Le quotidien torontois est ainsi revenu sur le débat en anglais qui a fait couler beaucoup d’encre, soulignant qu’il s’agissait d’une «erreur» d’avoir ouvert le débat sur les lois sur la laïcité et la langue française.

«C’était une erreur d’ouvrir le débat de la semaine dernière avec une généralisation et une accusation sur la société québécoise – et c’était une erreur de diriger la non-question vers M. Blanchet seulement, comme s’il était là en tant que seul représentant du Québec», est-il indiqué.

M. Legault avait rapidement réagi à la question qui qualifiait les lois 21 et 96 de «discriminatoires», exigeant alors des excuses du consortium médiatique qui a organisé la joute.

Si la question a été directement posée au chef du Bloc québécois, Yves-François Blanchet, les dirigeants libéral et conservateur ont également reconnu au lendemain du débat qu’il s’agissait d’une question infondée.

L’éditorial du Globe and Mail revient plus précisément sur la place du premier ministre québécois pendant la course électorale, lui qui a déjà laissé entendre que les conservateurs sous un gouvernement minoritaire pourraient être les mieux placés pour faire valoir les intérêts de la province.

«C’est une erreur [...] de penser que les préférences politiques de M. Legault sont celles de tous les Québécois. Le Québec n’est pas un monolithe. Ses électeurs ont un large éventail de croyances, et il vaut mieux ne pas faire confiance à quelqu’un qui prétend parler au nom de tous», est-il écrit.

Le quotidien anglophone est notamment revenu sur les promesses du Parti conservateur du Canada, qui s’est engagé à respecter les transferts en santé pour les provinces, à offrir plus d’autonomie au Québec pour les questions d’immigration et à ne pas contester la loi sur la laïcité.

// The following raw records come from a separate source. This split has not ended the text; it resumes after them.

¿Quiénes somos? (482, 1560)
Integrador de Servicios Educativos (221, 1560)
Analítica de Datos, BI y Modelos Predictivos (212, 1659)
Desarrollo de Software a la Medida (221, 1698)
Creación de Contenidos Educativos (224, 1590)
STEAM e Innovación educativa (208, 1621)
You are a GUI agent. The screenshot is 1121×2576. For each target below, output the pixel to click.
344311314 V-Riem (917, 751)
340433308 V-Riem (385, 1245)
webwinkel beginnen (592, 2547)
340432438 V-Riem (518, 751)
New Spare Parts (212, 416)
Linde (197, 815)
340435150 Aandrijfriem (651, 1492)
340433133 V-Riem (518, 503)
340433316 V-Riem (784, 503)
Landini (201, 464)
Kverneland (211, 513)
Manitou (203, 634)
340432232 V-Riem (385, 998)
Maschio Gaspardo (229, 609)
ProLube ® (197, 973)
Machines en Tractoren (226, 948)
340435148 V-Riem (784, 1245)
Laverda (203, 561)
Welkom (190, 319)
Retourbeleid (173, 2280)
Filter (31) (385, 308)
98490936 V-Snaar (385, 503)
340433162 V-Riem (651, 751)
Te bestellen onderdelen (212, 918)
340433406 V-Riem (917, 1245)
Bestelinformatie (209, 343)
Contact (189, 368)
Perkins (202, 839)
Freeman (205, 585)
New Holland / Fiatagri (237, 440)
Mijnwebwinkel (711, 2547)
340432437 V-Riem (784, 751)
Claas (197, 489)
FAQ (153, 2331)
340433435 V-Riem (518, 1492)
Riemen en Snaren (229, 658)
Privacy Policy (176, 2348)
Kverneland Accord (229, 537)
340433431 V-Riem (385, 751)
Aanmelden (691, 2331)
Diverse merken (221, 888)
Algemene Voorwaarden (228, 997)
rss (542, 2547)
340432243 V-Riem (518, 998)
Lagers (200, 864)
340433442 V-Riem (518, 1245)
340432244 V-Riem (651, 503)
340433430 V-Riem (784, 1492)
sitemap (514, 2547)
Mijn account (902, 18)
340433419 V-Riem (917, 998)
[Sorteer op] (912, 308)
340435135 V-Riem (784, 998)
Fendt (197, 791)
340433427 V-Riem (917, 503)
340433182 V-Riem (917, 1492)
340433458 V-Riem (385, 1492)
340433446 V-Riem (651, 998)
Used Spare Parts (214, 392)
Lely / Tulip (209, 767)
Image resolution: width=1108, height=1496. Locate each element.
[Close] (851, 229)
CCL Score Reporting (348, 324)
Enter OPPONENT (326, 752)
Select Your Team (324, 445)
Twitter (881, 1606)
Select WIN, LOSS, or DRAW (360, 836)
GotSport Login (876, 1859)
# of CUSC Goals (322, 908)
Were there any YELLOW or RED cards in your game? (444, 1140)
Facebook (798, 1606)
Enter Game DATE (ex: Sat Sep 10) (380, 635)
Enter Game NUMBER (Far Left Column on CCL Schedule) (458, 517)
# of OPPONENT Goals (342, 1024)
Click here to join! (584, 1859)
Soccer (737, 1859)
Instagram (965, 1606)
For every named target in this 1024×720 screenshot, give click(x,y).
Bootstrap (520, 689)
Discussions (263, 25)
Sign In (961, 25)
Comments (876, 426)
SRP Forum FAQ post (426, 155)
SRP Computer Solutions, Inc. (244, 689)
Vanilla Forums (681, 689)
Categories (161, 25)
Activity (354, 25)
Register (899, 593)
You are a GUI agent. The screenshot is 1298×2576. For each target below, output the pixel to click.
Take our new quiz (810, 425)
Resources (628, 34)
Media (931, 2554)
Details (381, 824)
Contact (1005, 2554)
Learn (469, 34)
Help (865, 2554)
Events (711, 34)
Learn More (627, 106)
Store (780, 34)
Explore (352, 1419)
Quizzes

Si ces propositions répondent directement aux demandes de M. Legault, la fin de l’entente pour le transfert de 6 G$ pour les garderies qui avait été prise avec les libéraux – les conservateurs souhaitant proposer un nouveau plan – suscite des interrogations sur les intentions de vote des Québécois.

«De nombreux Québécois se demandent pourquoi M. Legault est prêt à renoncer à 6 milliards de dollars de fonds fédéraux pour le système de garde d’enfants de la province en échange de promesses conservatrices [...]. Certains électeurs québécois partagent les priorités du premier ministre sur ces questions. Beaucoup ne les partagent pas», est-il avancé dans l’éditorial.